Benchmarks
Methodology-first. Numbers second. Every result reproducible from the public harness.
The numbers below are exactly the numbers we cite in What is Trinitite and Architecture. They are not "benchmarks the marketing team likes" — they're the same harness our engineers run before every release. The harness is open at github.com/trinitite-ai/bench.
Methodology
For each result we publish:
- Harness commit SHA — the exact code that produced the number.
- Workload spec — input distribution, batch sizes, concurrency profile.
- Hardware — exact GPU, CPU, NIC, and host memory.
- Software stack — kernel version, CUDA version, inference engine version, Trinitite container digest.
- Engine flags — every non-default flag passed to vLLM / SGLang.
- Run config — repeats, warm-up duration, statistical aggregation.
We do not publish:
- Numbers from systems we don't operate. The migration guides (from AWS, from Lakera, etc.) include side-by-side notes, but vendor-vs-vendor leaderboards are out of scope.
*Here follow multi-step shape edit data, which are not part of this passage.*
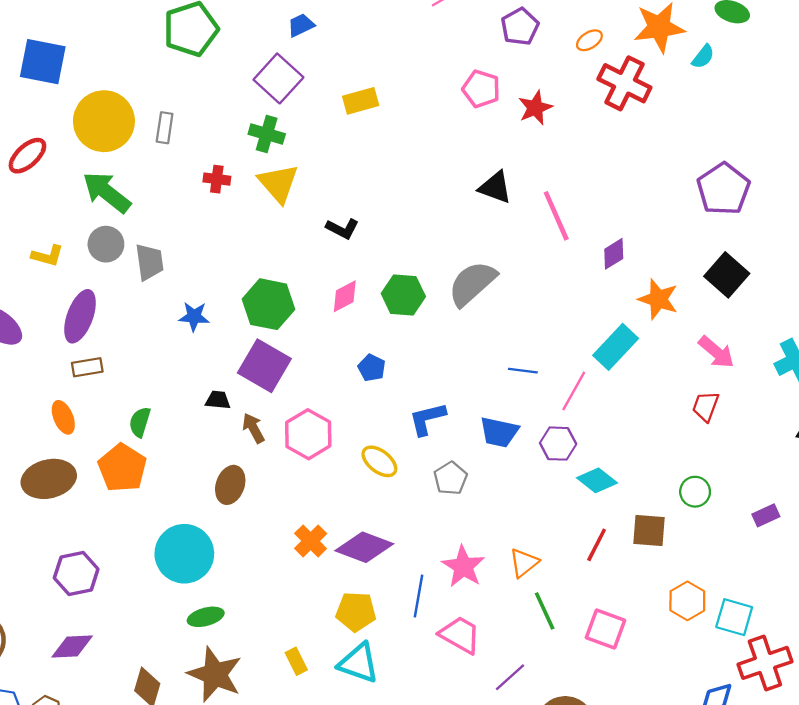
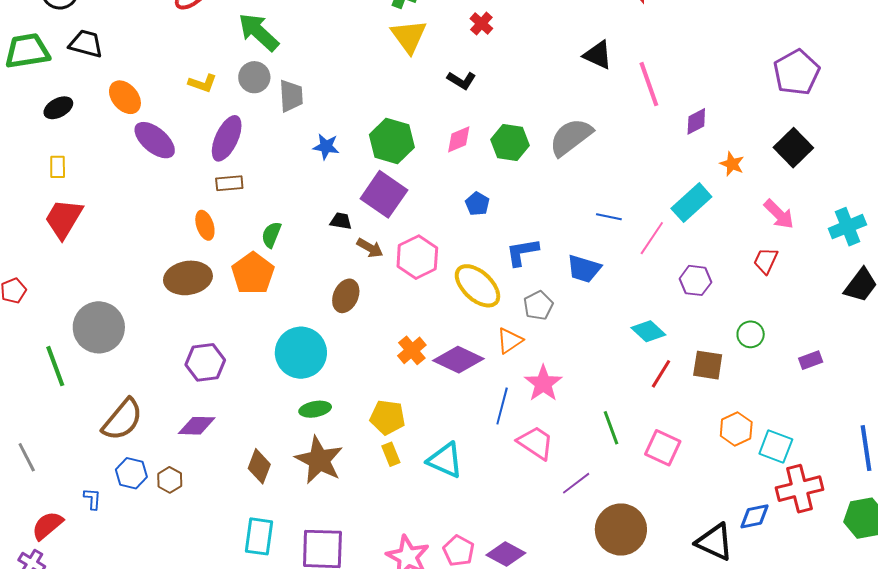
red cross: (217, 179) -> (481, 23), moved, turned 30
orange star: (658, 299) -> (732, 164), size x0.7
brown arrow: (253, 428) -> (370, 248), turned 144
purple hexagon: (558, 444) -> (695, 280), moved
yellow ellipse: (379, 461) -> (477, 286), size x1.5
cyan diamond: (597, 480) -> (648, 331), moved
orange triangle: (524, 563) -> (510, 341), moved
yellow pentagon: (356, 612) -> (387, 417), moved

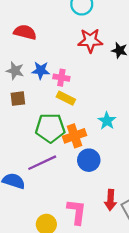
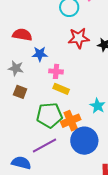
blue star: (41, 70) -> (40, 54), moved
brown square: (18, 99) -> (20, 92), turned 32
blue circle: (89, 160) -> (84, 141), size x1.4

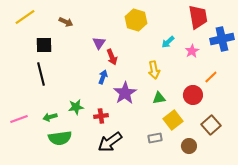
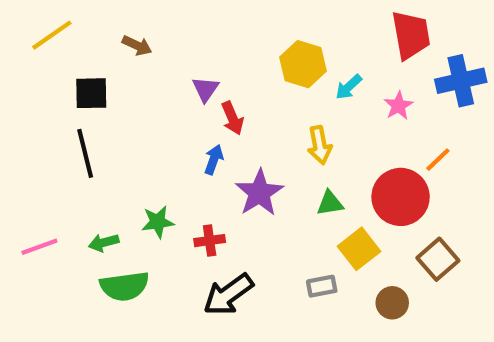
yellow hexagon: (136, 20) -> (303, 64), moved
red circle: (193, 95) -> (401, 197), size x1.4

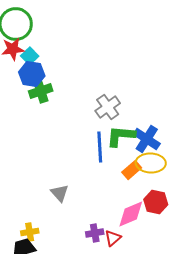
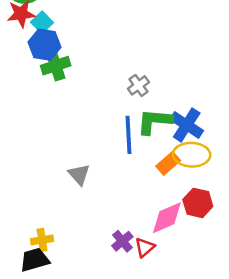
gray cross: (108, 107) -> (138, 85), size x0.7
gray triangle: (60, 193) -> (79, 174), moved
purple cross: (95, 233) -> (122, 241), turned -30

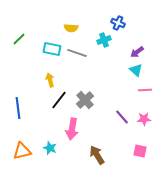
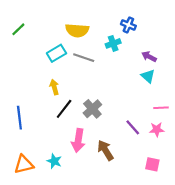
yellow semicircle: (71, 28) -> (77, 30), size x1.5
green line: (19, 39) -> (18, 29), moved
cyan rectangle: (52, 49) -> (56, 53), turned -42
purple arrow: (137, 52) -> (149, 57), turned 64
pink line: (145, 90) -> (161, 108), moved
brown arrow: (97, 155) -> (105, 150), moved

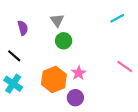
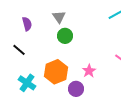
pink star: (79, 73) -> (89, 71), moved
cyan cross: (13, 84) -> (27, 83), moved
- Cherry-picked best-case numbers. Every metric is reported with p50, p95, p99, and the worst observed run.
Headline results (Q2 2026)
Safety drift under concurrency
| Configuration | Drift (% of unsafe outputs that breach) |
|---|---|
| Native safety on vLLM (default settings, batch 1 → 128) | 21.4 % |
| Trinitite Guardian, batch-invariant kernel (batch 1 → 128) | 0.00 % |
Workload: 50,000 adversarial prompts from the Threat Library, spanning T-PROMPT-, T-MCP-, T-OUT-, T-CLI-. Batch sizes swept linearly from 1 to 128.
Hardware: 8× H100 80GB SXM5, host with 2× Sapphire Rapids 56-core, 1 TiB DDR5, 200 Gb/s ConnectX-7.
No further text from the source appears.